Go for it if your sure in your own mind thats what you want..... And Good Luck


----------



## Mycroft (Sep 9, 2009)

thejohn32 said:


> No thoughts? No comments?
> 
> I am surprised.


If it is your dream go for it, but be prepared for all eventualities and don't burn your boats completely Have enough money put by in a UK bank account to return to UK if necessary

Good luck in your venture.


----------



## thejohn32 (Feb 6, 2010)

Thank you. Going to go for it. Will let you all know when it's a done deal.


----------



## Tanager (Mar 14, 2009)

Do market research that's my only advice.
Good luck!


----------



## piratefixer (Mar 28, 2013)

Paphos? As a city there are more foreigners that get married and so on! There is a bus for people getting married that drives around the city with music, dancing and so on.

Surely Cyprus lucks on businesses that will drive tourism here...and i hope you are that kind of person as Cyprus is a beautiful place to be...not because i am Cypriot, but since you have so many lovely landscapes-sceneries-cuisines-climate within an arms reach.

If you are going to be web based then with good SEO, domain marketing etc...you do not need to worry.

Limassol is more developed city for business.

Finally since i have studied marketing i would like to say that a market research would be good but on the other hand if you love this, have a strong feeling that it is going to work...it cannot go wrong! 

Finally finally ...i would suggest that you search around the globe for an <snip> to start off without investing too much...and after time when things evolve go on with stocking (i do not know your market so i cannot tell if this is valid)

Create the website and spend time to get people visiting...you will get mails, questions, ideas from people...they love to talk when they love something.

!

Watch also "The LEGO® Story" on "Youtube"...it is magnificent on what Mr. Lego went through so that we all know it and have played with these wonderful game.

All the very best,

PS.


----------



## PeteandSylv (Sep 24, 2008)

piratefixer said:


> Paphos? As a city there are more foreigners that get married and so on! There is a bus for people getting married that drives around the city with music, dancing and so on.
> 
> Surely Cyprus lucks on businesses that will drive tourism here...and i hope you are that kind of person as Cyprus is a beautiful place to be...not because i am Cypriot, but since you have so many lovely landscapes-sceneries-cuisines-climate within an arms reach.
> 
> ...


With all due respect to your capabilities and success, within your post there is great encouragement but also the worst advice I have ever seen.
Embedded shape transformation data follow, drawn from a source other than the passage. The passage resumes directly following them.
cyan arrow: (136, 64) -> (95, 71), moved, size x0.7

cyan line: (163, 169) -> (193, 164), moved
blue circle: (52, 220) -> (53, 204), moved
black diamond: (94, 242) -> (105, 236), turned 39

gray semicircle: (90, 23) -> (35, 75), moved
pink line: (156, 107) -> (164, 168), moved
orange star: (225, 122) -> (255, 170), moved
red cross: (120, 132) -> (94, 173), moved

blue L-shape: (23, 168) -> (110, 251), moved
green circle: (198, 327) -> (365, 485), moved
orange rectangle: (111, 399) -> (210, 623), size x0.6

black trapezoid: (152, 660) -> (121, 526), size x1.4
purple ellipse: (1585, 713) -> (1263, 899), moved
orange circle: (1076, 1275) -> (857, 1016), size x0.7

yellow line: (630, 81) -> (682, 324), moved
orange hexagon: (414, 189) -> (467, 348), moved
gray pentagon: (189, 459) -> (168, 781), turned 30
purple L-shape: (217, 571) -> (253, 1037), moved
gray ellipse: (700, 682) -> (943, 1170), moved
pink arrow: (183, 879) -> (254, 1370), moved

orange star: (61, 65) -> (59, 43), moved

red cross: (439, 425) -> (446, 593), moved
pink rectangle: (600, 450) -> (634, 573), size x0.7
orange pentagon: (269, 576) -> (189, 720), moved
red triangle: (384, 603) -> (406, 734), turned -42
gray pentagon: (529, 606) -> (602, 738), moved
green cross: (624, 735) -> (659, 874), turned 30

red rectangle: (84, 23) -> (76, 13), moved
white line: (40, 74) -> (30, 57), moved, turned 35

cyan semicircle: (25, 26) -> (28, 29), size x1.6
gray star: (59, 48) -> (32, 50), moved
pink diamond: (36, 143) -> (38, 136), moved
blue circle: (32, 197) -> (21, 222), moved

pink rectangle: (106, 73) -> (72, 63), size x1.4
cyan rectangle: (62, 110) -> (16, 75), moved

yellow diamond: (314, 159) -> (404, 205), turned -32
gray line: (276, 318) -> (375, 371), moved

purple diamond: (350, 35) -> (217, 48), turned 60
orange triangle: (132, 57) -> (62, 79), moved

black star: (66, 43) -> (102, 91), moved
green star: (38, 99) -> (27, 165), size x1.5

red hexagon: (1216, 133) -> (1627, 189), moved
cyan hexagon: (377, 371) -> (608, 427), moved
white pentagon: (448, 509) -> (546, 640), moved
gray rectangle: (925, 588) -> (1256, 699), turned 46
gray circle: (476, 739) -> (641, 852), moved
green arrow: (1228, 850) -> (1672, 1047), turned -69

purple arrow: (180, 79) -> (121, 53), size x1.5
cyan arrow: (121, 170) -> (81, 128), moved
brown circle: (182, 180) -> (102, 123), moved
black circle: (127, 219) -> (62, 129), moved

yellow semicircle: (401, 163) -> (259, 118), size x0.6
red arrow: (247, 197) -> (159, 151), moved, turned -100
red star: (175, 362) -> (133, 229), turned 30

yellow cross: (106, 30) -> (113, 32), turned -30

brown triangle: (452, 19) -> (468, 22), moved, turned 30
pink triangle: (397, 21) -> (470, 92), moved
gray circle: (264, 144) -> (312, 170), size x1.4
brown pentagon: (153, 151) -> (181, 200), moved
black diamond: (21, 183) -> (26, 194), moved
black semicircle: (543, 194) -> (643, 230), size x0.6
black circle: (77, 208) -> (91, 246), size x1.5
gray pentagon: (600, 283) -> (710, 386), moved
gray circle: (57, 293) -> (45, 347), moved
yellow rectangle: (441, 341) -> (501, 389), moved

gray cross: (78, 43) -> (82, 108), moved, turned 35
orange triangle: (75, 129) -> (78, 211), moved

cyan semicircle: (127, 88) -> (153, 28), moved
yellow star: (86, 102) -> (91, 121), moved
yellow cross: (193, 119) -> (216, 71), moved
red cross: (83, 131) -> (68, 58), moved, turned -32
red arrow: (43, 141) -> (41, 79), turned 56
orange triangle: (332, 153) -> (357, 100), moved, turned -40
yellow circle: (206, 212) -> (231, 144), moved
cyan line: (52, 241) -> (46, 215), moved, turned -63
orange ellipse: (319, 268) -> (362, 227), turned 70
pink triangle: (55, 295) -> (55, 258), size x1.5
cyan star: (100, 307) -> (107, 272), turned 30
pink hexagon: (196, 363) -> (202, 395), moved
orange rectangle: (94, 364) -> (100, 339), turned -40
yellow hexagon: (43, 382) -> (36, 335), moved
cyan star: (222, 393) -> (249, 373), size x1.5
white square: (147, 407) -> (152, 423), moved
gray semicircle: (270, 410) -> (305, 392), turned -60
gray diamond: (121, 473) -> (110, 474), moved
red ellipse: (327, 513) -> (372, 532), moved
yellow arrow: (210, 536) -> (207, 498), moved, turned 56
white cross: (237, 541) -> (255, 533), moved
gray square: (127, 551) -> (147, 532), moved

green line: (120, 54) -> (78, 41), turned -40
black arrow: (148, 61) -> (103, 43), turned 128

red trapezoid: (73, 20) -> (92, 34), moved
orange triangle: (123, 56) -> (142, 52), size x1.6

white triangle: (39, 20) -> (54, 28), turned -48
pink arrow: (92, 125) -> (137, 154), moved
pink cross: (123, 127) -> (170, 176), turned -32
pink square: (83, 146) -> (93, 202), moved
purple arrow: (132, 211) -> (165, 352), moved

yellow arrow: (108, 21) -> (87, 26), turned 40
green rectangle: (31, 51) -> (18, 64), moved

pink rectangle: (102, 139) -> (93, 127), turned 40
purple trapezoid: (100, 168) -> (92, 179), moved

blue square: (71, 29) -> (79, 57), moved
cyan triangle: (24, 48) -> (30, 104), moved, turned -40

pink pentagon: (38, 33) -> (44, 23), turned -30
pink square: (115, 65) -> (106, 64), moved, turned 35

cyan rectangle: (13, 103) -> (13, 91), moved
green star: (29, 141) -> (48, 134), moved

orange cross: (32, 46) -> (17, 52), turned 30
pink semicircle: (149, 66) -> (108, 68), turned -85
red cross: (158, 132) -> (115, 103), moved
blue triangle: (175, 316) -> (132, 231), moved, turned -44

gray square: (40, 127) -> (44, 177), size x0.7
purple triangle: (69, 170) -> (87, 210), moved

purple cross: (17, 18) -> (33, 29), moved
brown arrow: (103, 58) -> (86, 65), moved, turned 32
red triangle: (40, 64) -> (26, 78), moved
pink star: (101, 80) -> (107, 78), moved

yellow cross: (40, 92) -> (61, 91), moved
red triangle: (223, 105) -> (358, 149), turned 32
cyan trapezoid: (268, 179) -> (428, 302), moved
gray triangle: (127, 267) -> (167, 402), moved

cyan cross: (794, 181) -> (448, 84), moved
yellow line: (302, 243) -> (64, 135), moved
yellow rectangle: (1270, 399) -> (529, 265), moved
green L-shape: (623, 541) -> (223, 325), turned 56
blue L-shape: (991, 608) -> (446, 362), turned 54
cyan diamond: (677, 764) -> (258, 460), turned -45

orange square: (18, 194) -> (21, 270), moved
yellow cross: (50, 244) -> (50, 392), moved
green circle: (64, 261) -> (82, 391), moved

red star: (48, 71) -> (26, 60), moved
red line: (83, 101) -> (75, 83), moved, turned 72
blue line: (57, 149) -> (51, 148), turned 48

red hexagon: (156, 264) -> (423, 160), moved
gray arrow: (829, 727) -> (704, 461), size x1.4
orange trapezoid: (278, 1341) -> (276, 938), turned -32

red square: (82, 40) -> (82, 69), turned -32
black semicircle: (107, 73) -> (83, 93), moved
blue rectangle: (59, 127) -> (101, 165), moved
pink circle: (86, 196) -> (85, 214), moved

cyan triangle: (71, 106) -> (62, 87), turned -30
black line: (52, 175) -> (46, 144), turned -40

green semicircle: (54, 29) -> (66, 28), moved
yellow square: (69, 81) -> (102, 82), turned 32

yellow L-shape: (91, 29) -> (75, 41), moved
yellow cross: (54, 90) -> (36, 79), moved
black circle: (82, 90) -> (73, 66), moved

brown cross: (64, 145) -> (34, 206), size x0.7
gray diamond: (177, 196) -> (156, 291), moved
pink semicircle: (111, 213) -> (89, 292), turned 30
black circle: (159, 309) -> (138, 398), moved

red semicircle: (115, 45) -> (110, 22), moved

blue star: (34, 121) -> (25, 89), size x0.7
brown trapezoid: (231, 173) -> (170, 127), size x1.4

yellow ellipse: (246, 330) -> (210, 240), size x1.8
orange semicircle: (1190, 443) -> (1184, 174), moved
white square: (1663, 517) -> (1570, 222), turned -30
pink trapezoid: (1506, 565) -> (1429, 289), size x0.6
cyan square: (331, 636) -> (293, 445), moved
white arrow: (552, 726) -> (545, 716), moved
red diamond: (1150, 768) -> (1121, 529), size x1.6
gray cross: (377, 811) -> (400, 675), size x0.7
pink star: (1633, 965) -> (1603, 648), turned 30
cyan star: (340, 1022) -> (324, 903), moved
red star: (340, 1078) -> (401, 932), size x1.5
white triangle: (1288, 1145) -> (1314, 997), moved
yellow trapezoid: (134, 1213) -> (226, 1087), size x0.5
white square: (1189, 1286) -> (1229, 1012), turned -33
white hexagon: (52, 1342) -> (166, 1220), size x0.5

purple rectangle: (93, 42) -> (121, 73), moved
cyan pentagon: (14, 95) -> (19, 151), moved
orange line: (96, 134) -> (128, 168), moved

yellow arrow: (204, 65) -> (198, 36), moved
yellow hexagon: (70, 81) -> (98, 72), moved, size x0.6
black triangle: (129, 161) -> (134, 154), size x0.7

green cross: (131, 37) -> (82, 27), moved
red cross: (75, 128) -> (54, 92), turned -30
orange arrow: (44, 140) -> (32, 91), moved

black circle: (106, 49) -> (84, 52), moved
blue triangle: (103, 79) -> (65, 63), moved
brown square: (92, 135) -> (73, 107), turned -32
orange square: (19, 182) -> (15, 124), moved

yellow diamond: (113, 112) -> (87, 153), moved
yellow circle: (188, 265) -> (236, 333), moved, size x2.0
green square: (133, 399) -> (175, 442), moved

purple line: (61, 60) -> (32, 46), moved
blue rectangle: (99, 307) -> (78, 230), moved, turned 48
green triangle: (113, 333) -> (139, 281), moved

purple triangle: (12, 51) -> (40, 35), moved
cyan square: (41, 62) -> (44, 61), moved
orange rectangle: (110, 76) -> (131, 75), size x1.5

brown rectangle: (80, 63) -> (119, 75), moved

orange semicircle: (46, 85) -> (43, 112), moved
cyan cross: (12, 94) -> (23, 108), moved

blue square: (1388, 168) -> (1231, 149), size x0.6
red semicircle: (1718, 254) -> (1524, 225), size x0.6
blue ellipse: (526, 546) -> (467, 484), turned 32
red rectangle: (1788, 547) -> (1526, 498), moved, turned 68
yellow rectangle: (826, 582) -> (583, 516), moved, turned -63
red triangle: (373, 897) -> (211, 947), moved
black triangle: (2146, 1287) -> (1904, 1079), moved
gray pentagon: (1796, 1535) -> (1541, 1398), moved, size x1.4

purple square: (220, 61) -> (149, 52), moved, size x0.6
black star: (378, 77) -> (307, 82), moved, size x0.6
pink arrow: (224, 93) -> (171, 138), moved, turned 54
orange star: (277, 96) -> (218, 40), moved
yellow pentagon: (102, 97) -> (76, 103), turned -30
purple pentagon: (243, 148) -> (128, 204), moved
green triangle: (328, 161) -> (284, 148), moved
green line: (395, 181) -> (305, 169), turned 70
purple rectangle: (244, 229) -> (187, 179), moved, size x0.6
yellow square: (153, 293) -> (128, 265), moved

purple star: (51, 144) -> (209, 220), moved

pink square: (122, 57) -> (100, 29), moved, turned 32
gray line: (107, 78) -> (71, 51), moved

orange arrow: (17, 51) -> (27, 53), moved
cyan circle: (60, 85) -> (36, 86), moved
No-one going into any business adventure anywhere should go on the basis of statements like:

_but on the other hand if you love this, have a strong feeling that it is going to work...it cannot go wrong! _

and

_If you are going to be web based then with good SEO, domain marketing etc...you do not need to worry._

With the best will, enthusiasm and effort in the world there are thousands of businesses that have failed and any assumptions that things can't go wrong have no place in business. Unpredicted events happen to damage businesses and owners need to react and take appropriate measures not sit back and not worry.

After all my years with my own business I know that knuckling down and working hard yields far more than all the glib marketing phrases and there is simply no place for assuming success must happen.

Pete


----------



## Veronica (Apr 5, 2008)

I know of at least one wedding business that has folded because there is far too much competition. Most of the big hotels have their own wedding organisers and certain hotels aggressively target the wedding market.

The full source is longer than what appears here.